▶ [Goal of the exercise]: When you restate the entries that follow, keep every word exactly and drop the pictures.

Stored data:
##############################

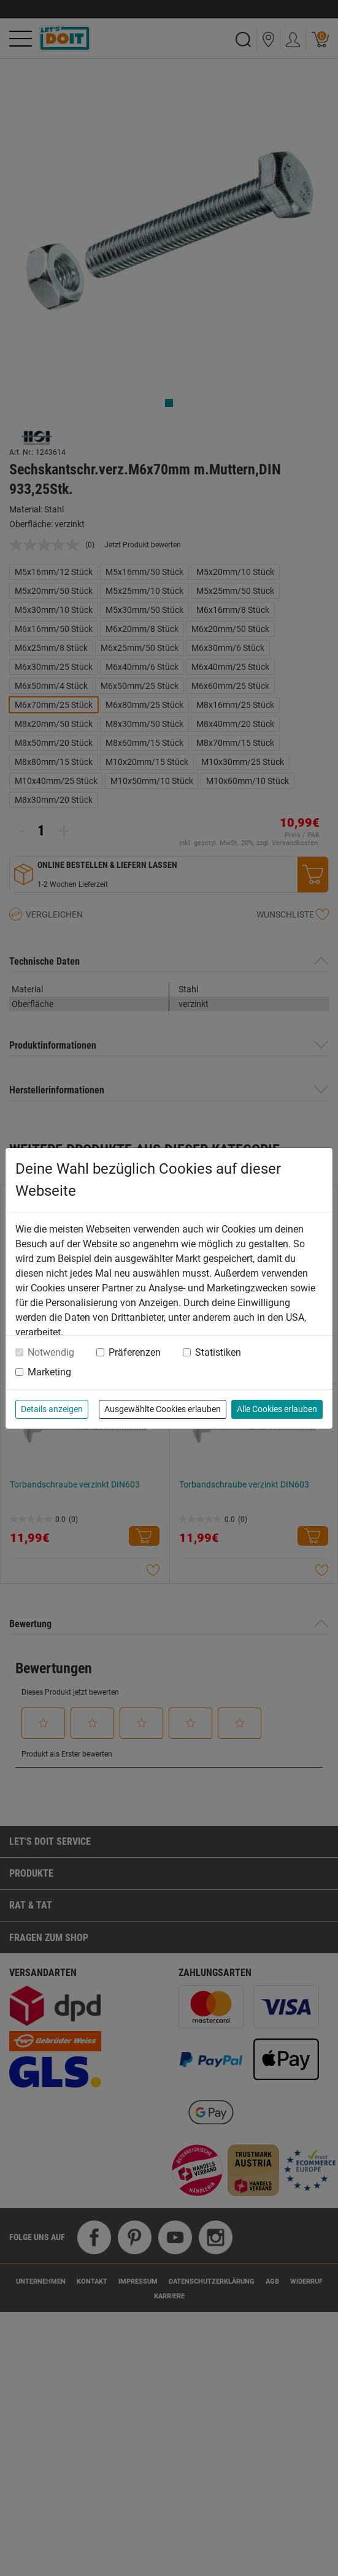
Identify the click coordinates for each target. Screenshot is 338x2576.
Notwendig (51, 1352)
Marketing (49, 1372)
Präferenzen (135, 1352)
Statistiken (218, 1352)
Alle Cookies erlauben (277, 1409)
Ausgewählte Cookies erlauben (162, 1409)
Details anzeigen (52, 1409)
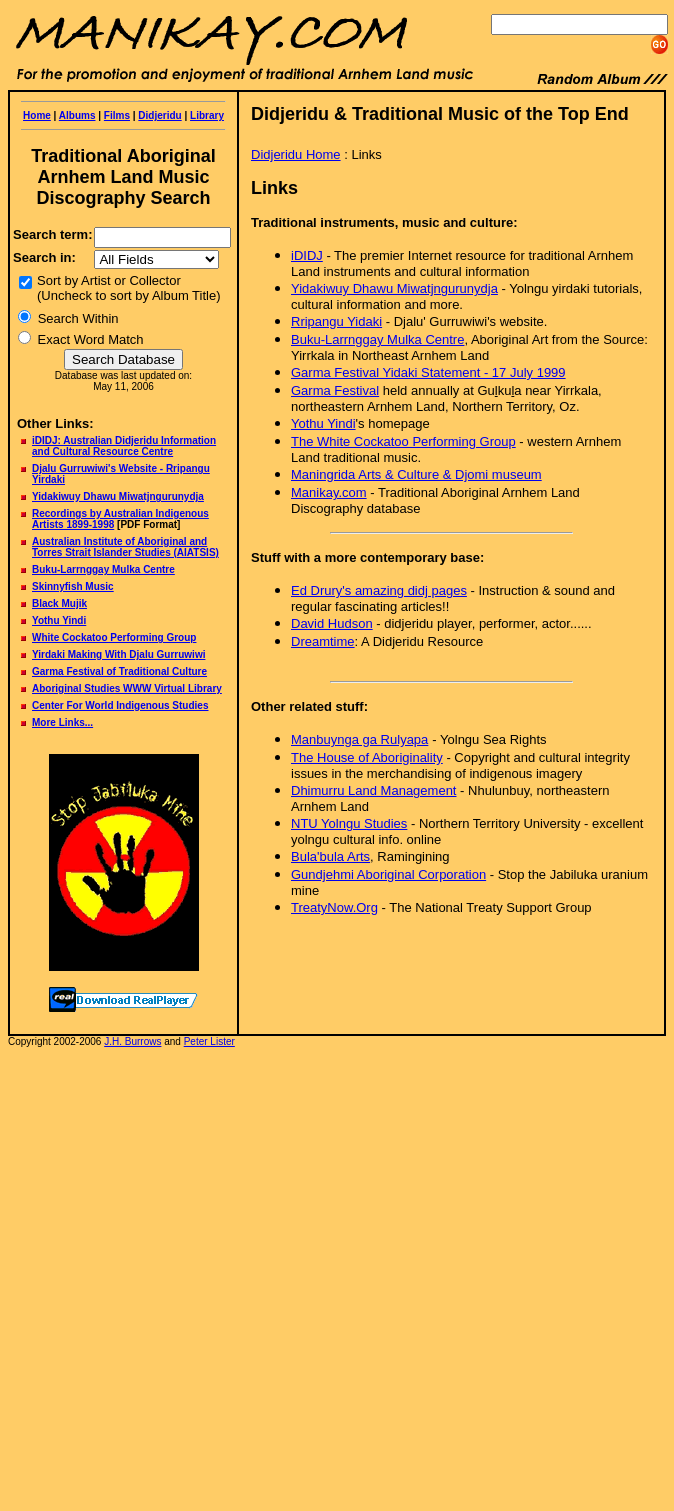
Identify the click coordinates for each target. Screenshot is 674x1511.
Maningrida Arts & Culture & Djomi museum (416, 474)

##############################

▶ [Answer]:
Identify the click coordinates for each target. Screenshot is 338x2576.
Notwendig (51, 1352)
Marketing (49, 1372)
Präferenzen (135, 1352)
Statistiken (218, 1352)
Alle Cookies erlauben (277, 1409)
Ausgewählte Cookies erlauben (162, 1409)
Details anzeigen (52, 1409)
Identify the click coordinates for each target. Screenshot is 674x1511.
Maningrida Arts & Culture & Djomi museum (416, 474)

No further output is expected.